WASHINGTON — Home prices in major areas have reached their lowest level since the U.S. housing bubble burst in 2006, driven down by foreclosures, a glut of unsold homes and the reluctance or inability of many to buy.
Prices fell from February to March in 18 of the metro areas tracked by the Standard & Poor’s/Case-Shiller 20-city index. And prices in a dozen markets have reached their lowest points since the housing crisis began.

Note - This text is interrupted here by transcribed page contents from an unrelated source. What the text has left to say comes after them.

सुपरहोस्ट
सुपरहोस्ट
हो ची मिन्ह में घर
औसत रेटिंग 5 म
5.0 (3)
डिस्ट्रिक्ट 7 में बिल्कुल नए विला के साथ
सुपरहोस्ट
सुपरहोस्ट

Prices in March rose only in the Seattle and Washington, D.C., metro areas.
The nationwide index fell for the eighth straight month.

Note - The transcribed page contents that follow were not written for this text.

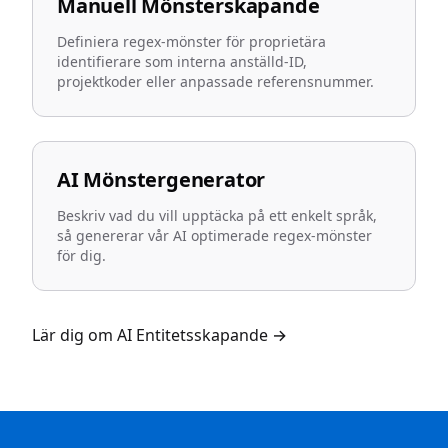
Manuell Mönsterskapande
Definiera regex-mönster för proprietära
identifierare som interna anställd-ID,
projektkoder eller anpassade referensnummer.
AI Mönstergenerator
Beskriv vad du vill upptäcka på ett enkelt språk,
så genererar vår AI optimerade regex-mönster
för dig.
Lär dig om AI Entitetsskapande
→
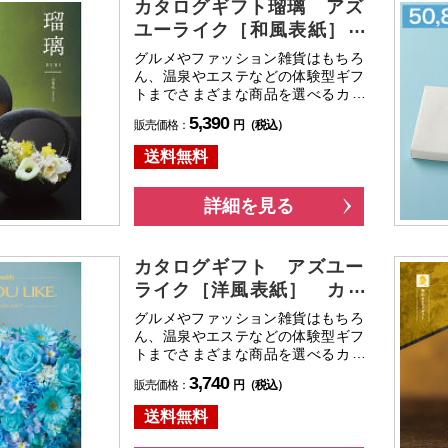
カタログギフト瑠璃 アズ
ユーライク［和風表紙］
山茶花コース 送料無料
グルメやファッション雑貨はもちろ
ん、温泉やエステなどの体験型ギフ
トまでさまざまな商品を選べるカタ
ログギフト。結婚・出産内祝い、お
5,390
販売価格：
円（税込）
祝い、香典返し、記念品などさまざ
まなギフトシーンでご利用いただけ
送料無料
ます。
詳細を見る
カタログギフト アズユー
ライク［洋風表紙］ カト
レアコース 送料無料
グルメやファッション雑貨はもちろ
ん、温泉やエステなどの体験型ギフ
トまでさまざまな商品を選べるカタ
ログギフト。結婚・出産内祝い、お
3,740
販売価格：
円（税込）
祝い、香典返し、記念品などさまざ
まなギフトシーンでご利用いただけ
送料無料
ます。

A record number of foreclosures are forcing prices down, and they are expected to keep falling through this year.
The 12 cities now at their lowest levels in nearly four years are: Atlanta, Charlotte, Chicago, Cleveland, Detroit, Las Vegas, Miami, Minneapolis, New York, Phoenix, Portland (Oregon), and Tampa (Florida).
The housing sector is struggling even as the overall economy is in the midst of a steady but slow recovery. Some of the worst declines in home prices are in cities hit hardest by unemployment and foreclosures, such as Phoenix, Tampa and Las Vegas.
The Case-Shiller index measures sales of select homes in those cities compared with January 2000. For each of the areas it reviews, the index provides a three-month moving average price. By measuring the sales prices of the same homes over time, the index seeks to gauge market values and conditions.